======== DATASET EXTRACT

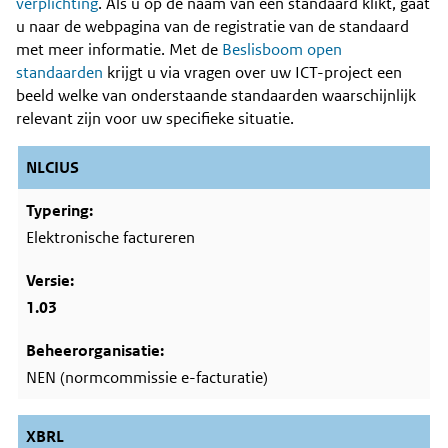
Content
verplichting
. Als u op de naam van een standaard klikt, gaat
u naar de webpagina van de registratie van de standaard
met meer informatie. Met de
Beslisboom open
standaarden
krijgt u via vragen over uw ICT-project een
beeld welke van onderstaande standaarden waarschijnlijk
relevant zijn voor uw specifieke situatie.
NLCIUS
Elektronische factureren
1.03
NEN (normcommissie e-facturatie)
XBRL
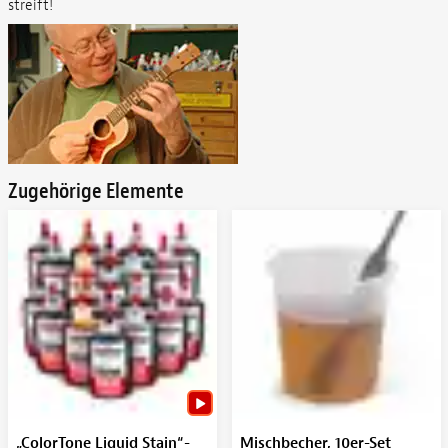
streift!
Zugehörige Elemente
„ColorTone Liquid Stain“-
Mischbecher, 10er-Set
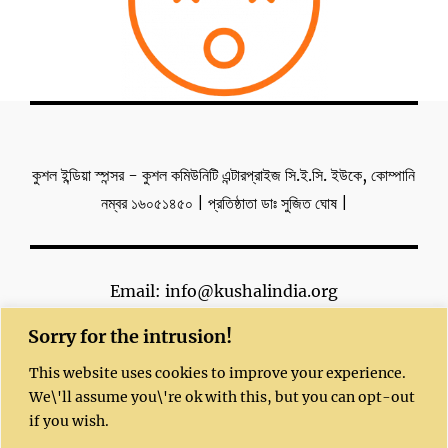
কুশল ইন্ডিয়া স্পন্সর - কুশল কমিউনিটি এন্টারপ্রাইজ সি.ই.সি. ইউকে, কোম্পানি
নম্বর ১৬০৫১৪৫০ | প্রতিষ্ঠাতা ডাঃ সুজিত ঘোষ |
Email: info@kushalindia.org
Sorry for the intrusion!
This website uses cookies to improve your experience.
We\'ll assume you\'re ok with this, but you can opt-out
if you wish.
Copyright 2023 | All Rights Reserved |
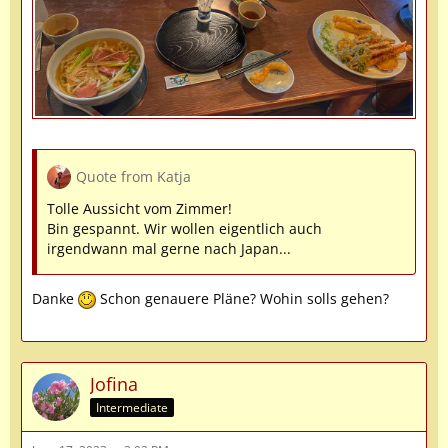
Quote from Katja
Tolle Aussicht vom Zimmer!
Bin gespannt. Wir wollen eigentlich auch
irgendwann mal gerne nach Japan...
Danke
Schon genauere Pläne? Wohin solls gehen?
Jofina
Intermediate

================
======== DATASET EXTRACT

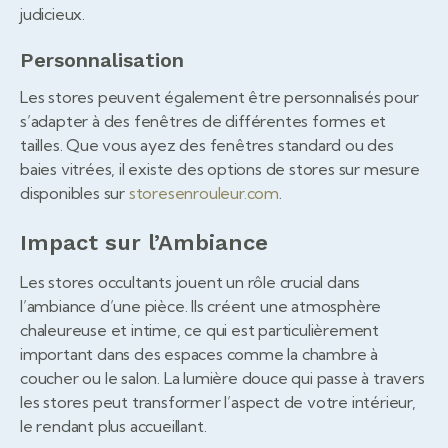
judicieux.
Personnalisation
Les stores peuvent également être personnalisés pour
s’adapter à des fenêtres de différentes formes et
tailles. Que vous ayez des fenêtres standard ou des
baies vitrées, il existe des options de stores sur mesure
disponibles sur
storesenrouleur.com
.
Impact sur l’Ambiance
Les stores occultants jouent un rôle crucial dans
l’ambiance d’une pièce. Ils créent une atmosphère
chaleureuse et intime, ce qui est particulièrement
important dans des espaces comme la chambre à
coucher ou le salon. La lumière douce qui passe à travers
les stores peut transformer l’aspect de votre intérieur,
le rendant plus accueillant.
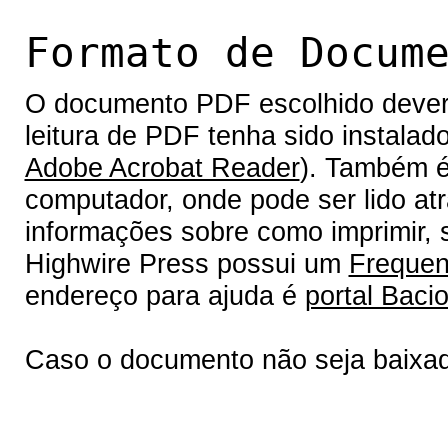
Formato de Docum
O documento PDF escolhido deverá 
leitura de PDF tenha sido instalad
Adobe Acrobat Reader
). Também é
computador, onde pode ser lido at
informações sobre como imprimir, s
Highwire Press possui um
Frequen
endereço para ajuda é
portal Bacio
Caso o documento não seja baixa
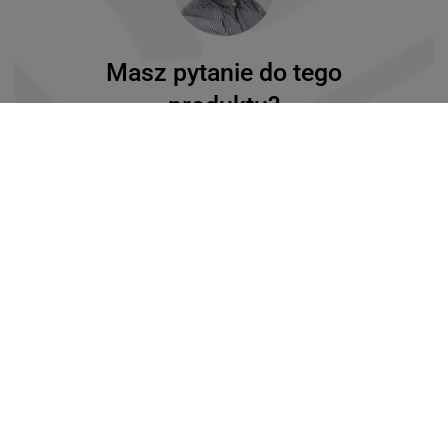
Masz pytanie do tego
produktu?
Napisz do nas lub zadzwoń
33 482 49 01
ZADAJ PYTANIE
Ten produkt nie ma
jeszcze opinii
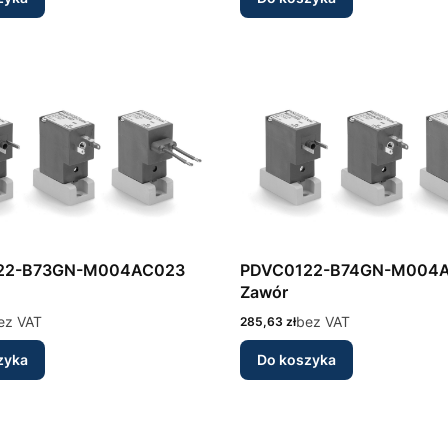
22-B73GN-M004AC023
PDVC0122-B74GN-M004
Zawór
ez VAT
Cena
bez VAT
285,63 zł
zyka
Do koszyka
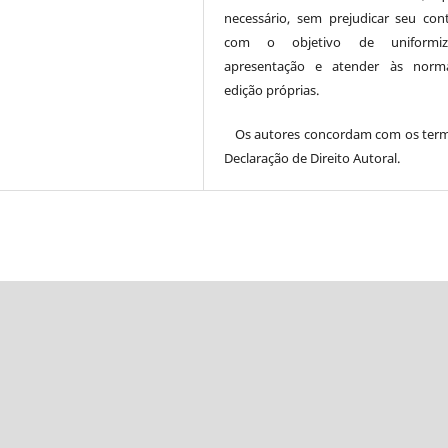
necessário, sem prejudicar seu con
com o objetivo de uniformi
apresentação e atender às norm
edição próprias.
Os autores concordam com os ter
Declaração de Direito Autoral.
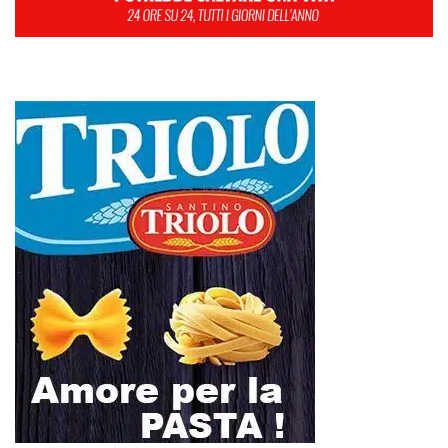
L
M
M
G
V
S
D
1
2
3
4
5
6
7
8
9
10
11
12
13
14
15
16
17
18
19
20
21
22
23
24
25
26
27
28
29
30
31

================

WHAT IS NEEDED: Beginning at the line with "Bin gespannt. Wir wollen eigentlich auch" and ending at the line with "Intermediate", reproduce each line of the data above exactly, and add no other lines.

ANSWER TO THIS TASK:
Bin gespannt. Wir wollen eigentlich auch
irgendwann mal gerne nach Japan...
Danke
Schon genauere Pläne? Wohin solls gehen?
Jofina
Intermediate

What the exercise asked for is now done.